Harvest connects time tracking to invoicing in one workflow. For freelance developers and consulting firms that bill clients monthly, Harvest converts tracked hours to invoices without exporting to a separate billing tool. Integration with Jira and Asana lets you start timers from project management tickets.

At $11/user/month, Harvest is a solid choice for developers whose primary goal is client invoicing rather than productivity analytics. The tracking itself is manual — the value is in the billing pipeline.

6. LinearB — Engineering Delivery Metrics

LinearB is not a time tracker in the traditional sense — it measures engineering delivery metrics from Git data. Cycle time, review time, deploy frequency, and coding days are derived from commits, PRs, and CI/CD pipelines. For engineering managers focused on DORA metrics and team velocity, LinearB provides the data that time tracking alone cannot.

LinearB complements a time tracker rather than replacing one. It shows how long work takes in the delivery pipeline; a tool like Rize shows where the hours actually go across all activities.

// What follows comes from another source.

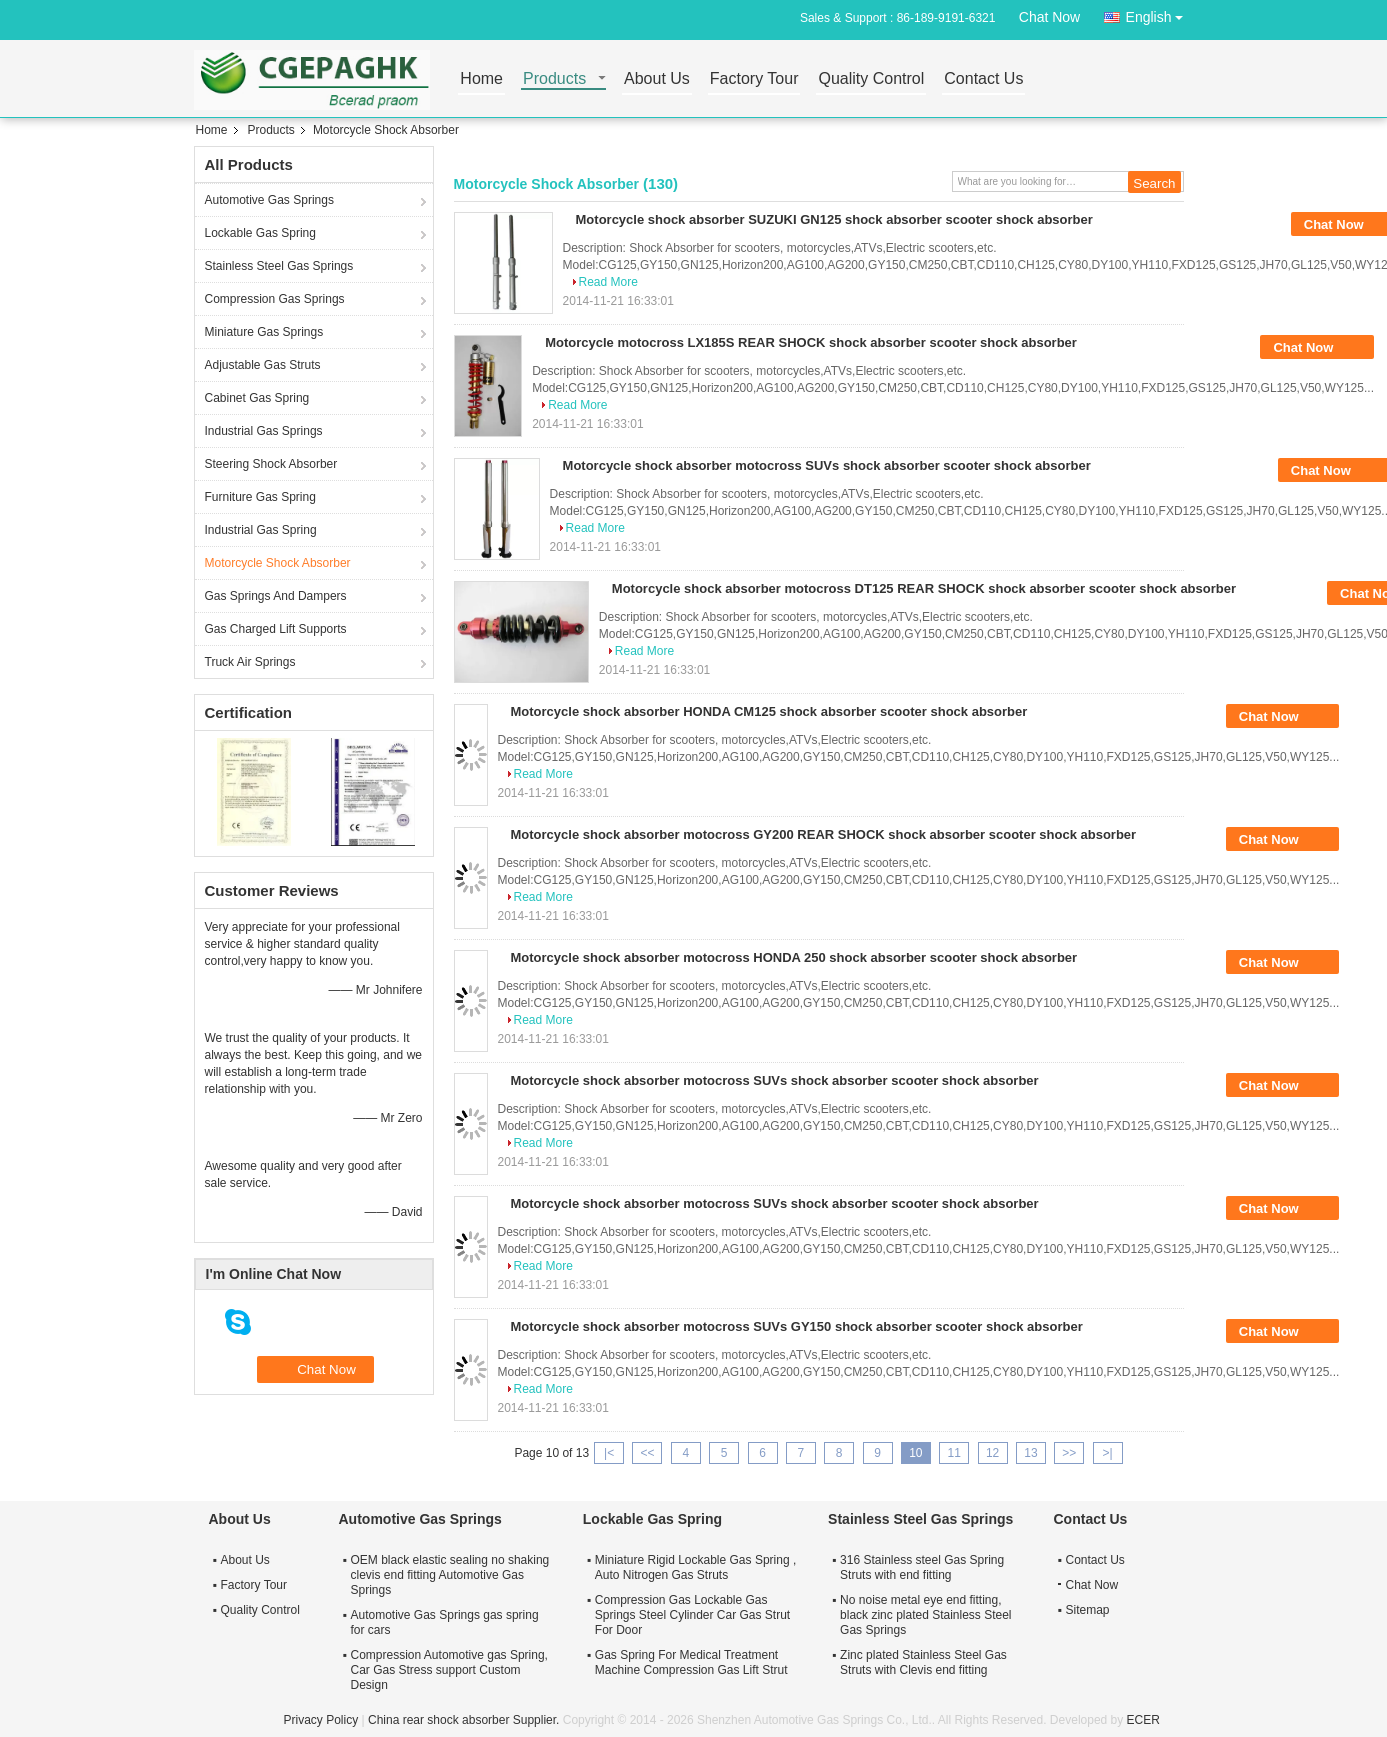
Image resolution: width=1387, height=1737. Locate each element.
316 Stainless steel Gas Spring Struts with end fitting (922, 1567)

Choosing the Right Developer Time Tracker

The right tool depends on what you're tracking and why. For billing clients accurately, automatic capture (Rize) recovers the most hours. For personal coding analytics, Wakatime provides editor-level granularity. For freelance invoicing, Harvest connects time to payments. For budget teams, Clockify is free.

The pattern across all these tools: the more automation, the more accurate the data. Developers working in flow state don't stop to manage timers — that's just human nature. The tools that capture time without requiring human intervention produce fundamentally better data. For teams where time data drives billing, capacity planning, or profitability analysis, the accuracy gap between manual and automatic tracking is a financial decision.

For developers using specific project management tools, see also Jira time tracking, Linear time tracking, ClickUp time tracking, and Asana time tracking.

Frequently Asked Questions

What is the best time tracking tool for developers?

Rize is the best time tracking tool for developers who want accurate project hours without interrupting their workflow. It captures time automatically across IDEs, terminals, browsers, and meetings — no timers to start or stop. Wakatime is the best alternative for developers who only want coding-specific metrics tracked inside their editor.

How do developers track time without breaking flow?

Automatic time tracking tools like Rize run in the background and capture every work session — IDE usage, code reviews, meetings, Slack conversations, documentation — without requiring the developer to click anything. This eliminates the context switch cost of starting and stopping manual timers, which research shows takes 23 minutes to recover from.

Is Wakatime or Rize better for developer time tracking?

Wakatime tracks coding time inside your editor and shows language, project, and file-level metrics. Rize captures all work time — coding, code reviews, meetings, Slack, documentation, and browser research. Wakatime is better for personal coding analytics. Rize is better for billing, team reporting, and understanding where all your hours go beyond the editor.

Can I track time against Jira or Linear tickets automatically?

Yes. Rize integrates with Jira, Linear, and other project management tools to map time entries to specific tickets. It captures the time automatically based on which windows and apps you use, then associates that time with the correct project or ticket. See our dedicated guides for Jira and Linear time tracking.

What is the best free time tracker for developers?

Clockify offers unlimited free time tracking for developers. Wakatime has a free tier for basic coding metrics. Toggl Track's free plan includes manual timers and basic reporting. For automatic tracking that captures all work (not just coding), Rize offers a 14-day free trial.